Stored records
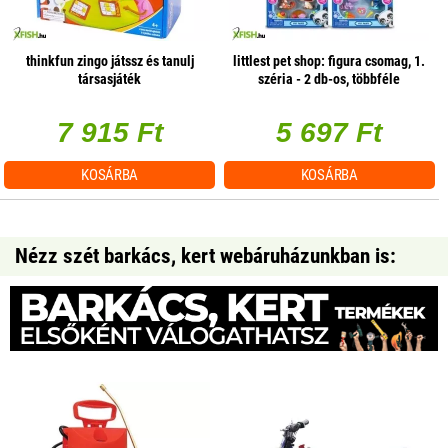
thinkfun zingo játssz és tanulj
littlest pet shop: figura csomag, 1.
társasjáték
széria - 2 db-os, többféle
7 915 Ft
5 697 Ft
KOSÁRBA
KOSÁRBA
Nézz szét barkács, kert webáruházunkban is:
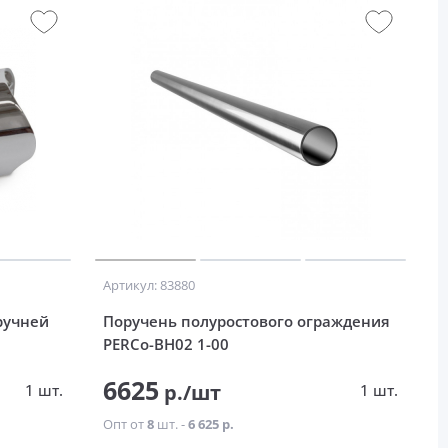
Артикул: 83880
ручней
Поручень полуростового ограждения
PERCo-BH02 1-00
6625
р./шт
1 шт.
1 шт.
Опт от
8
шт. -
6 625 р.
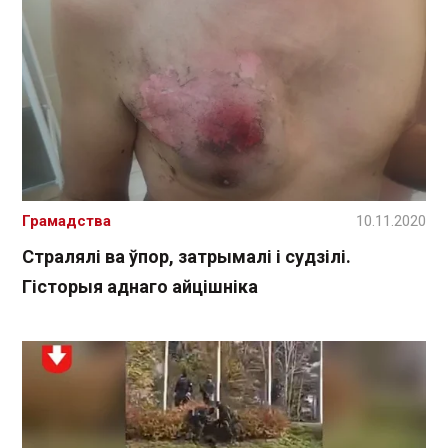
Грамадства
10.11.2020
Стралялі ва ўпор, затрымалі і судзілі.
Гісторыя аднаго айцішніка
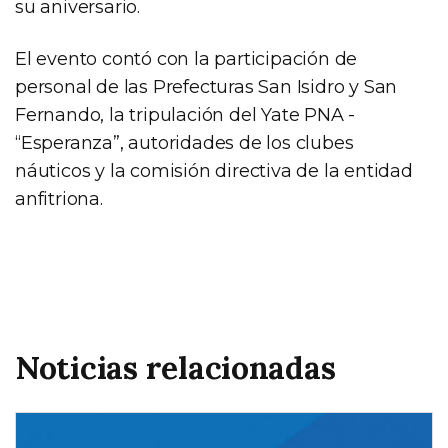
su aniversario.
El evento contó con la participación de
personal de las Prefecturas San Isidro y San
Fernando, la tripulación del Yate PNA -
“Esperanza”, autoridades de los clubes
náuticos y la comisión directiva de la entidad
anfitriona.
Noticias relacionadas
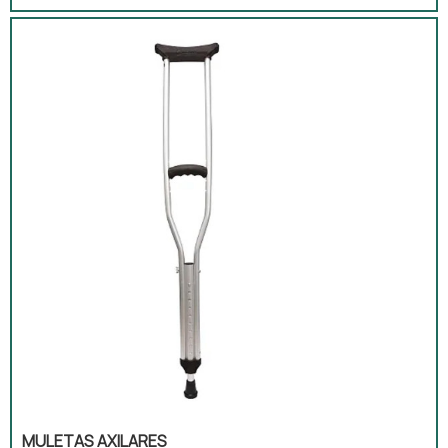
reduz a carga nos membros inferiores,
permitindo que o usuário se mova com maior
segurança. Além disso, as muletas são
ajustáveis em altura e contam com apoio
acolchoado, proporcionando conforto
durante o uso. Elas são adequadas tanto
para uso ambulatorial quanto domiciliar.
MULETAS AXILARES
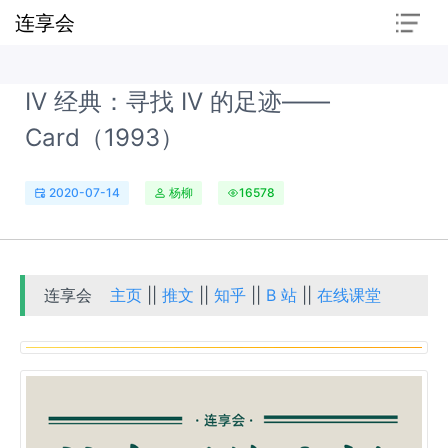
连享会
IV 经典：寻找 IV 的足迹——
Card（1993）
2020-07-14
杨柳
16578
连享会
主页
||
推文
||
知乎
||
B 站
||
在线课堂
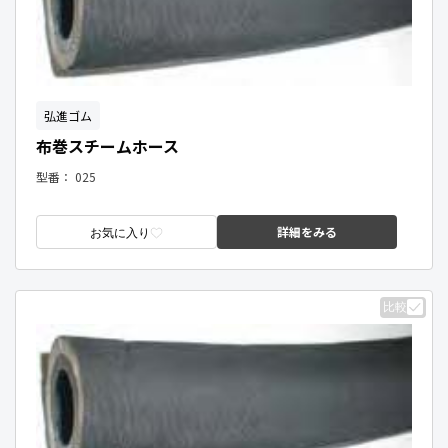
弘進ゴム
布巻スチームホース
型番：
025
詳細をみる
お気に入り
比較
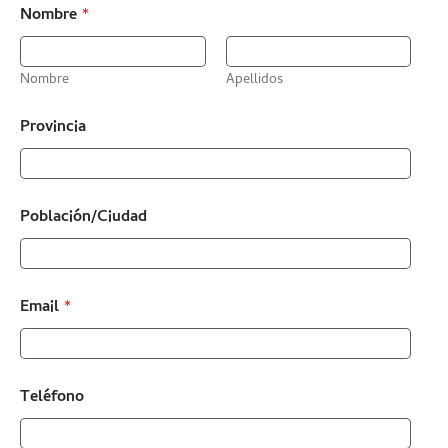
Nombre
*
Nombre
Apellidos
Provincia
Población/Ciudad
Email
*
Teléfono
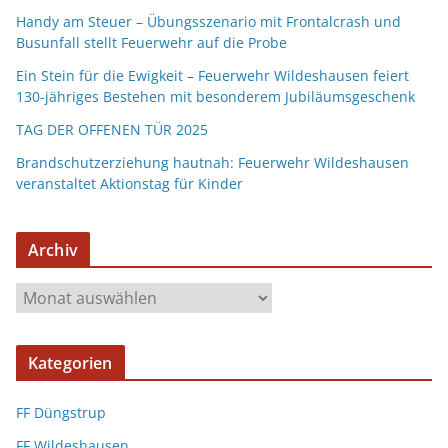
Handy am Steuer – Übungsszenario mit Frontalcrash und
Busunfall stellt Feuerwehr auf die Probe
Ein Stein für die Ewigkeit – Feuerwehr Wildeshausen feiert
130-jähriges Bestehen mit besonderem Jubiläumsgeschenk
TAG DER OFFENEN TÜR 2025
Brandschutzerziehung hautnah: Feuerwehr Wildeshausen
veranstaltet Aktionstag für Kinder
Archiv
Kategorien
FF Düngstrup
FF Wildeshausen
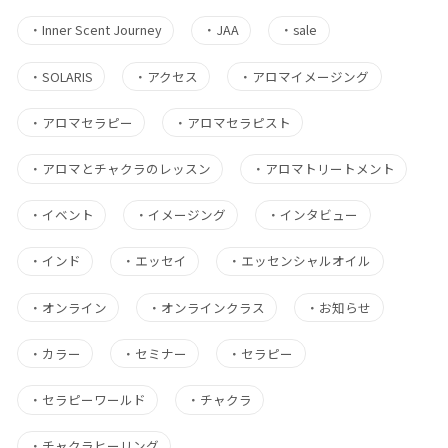
・
Inner Scent Journey
・
JAA
・
sale
・
SOLARIS
・
アクセス
・
アロマイメージング
・
アロマセラピー
・
アロマセラピスト
・
アロマとチャクラのレッスン
・
アロマトリートメント
・
イベント
・
イメージング
・
インタビュー
・
インド
・
エッセイ
・
エッセンシャルオイル
・
オンライン
・
オンラインクラス
・
お知らせ
・
カラー
・
セミナー
・
セラピー
・
セラピーワールド
・
チャクラ
・
チャクラヒーリング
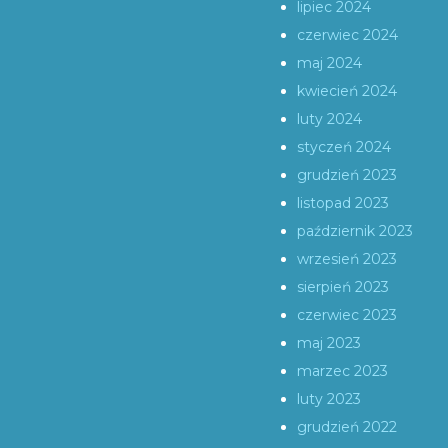
lipiec 2024
czerwiec 2024
maj 2024
kwiecień 2024
luty 2024
styczeń 2024
grudzień 2023
listopad 2023
październik 2023
wrzesień 2023
sierpień 2023
czerwiec 2023
maj 2023
marzec 2023
luty 2023
grudzień 2022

= Exercise goal =
Where a record above holds a picture, drop the picture and print the rest exactly.

= Output of the task =
thinkfun zingo játssz és tanulj
littlest pet shop: figura csomag, 1.
társasjáték
széria - 2 db-os, többféle
7 915 Ft
5 697 Ft
KOSÁRBA
KOSÁRBA
Nézz szét barkács, kert webáruházunkban is:
Артикул: 83880
ручней
Поручень полуростового ограждения
PERCo-BH02 1-00
6625
р./шт
1 шт.
1 шт.
Опт от
8
шт. -
6 625 р.
Грамадства
10.11.2020
Стралялі ва ўпор, затрымалі і судзілі.
Гісторыя аднаго айцішніка
su aniversario.
El evento contó con la participación de
personal de las Prefecturas San Isidro y San
Fernando, la tripulación del Yate PNA -
“Esperanza”, autoridades de los clubes
náuticos y la comisión directiva de la entidad
anfitriona.
Noticias relacionadas
reduz a carga nos membros inferiores,
permitindo que o usuário se mova com maior
segurança. Além disso, as muletas são
ajustáveis em altura e contam com apoio
acolchoado, proporcionando conforto
durante o uso. Elas são adequadas tanto
para uso ambulatorial quanto domiciliar.
MULETAS AXILARES
连享会
IV 经典：寻找 IV 的足迹——
Card（1993）
2020-07-14
杨柳
16578
连享会
主页
||
推文
||
知乎
||
B 站
||
在线课堂
弘進ゴム
布巻スチームホース
型番：
025
詳細をみる
お気に入り
比較
Nombre
*
Nombre
Apellidos
Provincia
Población/Ciudad
Email
*
Teléfono
Handy am Steuer – Übungsszenario mit Frontalcrash und
Busunfall stellt Feuerwehr auf die Probe
Ein Stein für die Ewigkeit – Feuerwehr Wildeshausen feiert
130-jähriges Bestehen mit besonderem Jubiläumsgeschenk
TAG DER OFFENEN TÜR 2025
Brandschutzerziehung hautnah: Feuerwehr Wildeshausen
veranstaltet Aktionstag für Kinder
Archiv
Kategorien
FF Düngstrup
FF Wildeshausen
・
Inner Scent Journey
・
JAA
・
sale
・
SOLARIS
・
アクセス
・
アロマイメージング
・
アロマセラピー
・
アロマセラピスト
・
アロマとチャクラのレッスン
・
アロマトリートメント
・
イベント
・
イメージング
・
インタビュー
・
インド
・
エッセイ
・
エッセンシャルオイル
・
オンライン
・
オンラインクラス
・
お知らせ
・
カラー
・
セミナー
・
セラピー
・
セラピーワールド
・
チャクラ
・
チャクラヒーリング
lipiec 2024
czerwiec 2024
maj 2024
kwiecień 2024
luty 2024
styczeń 2024
grudzień 2023
listopad 2023
październik 2023
wrzesień 2023
sierpień 2023
czerwiec 2023
maj 2023
marzec 2023
luty 2023
grudzień 2022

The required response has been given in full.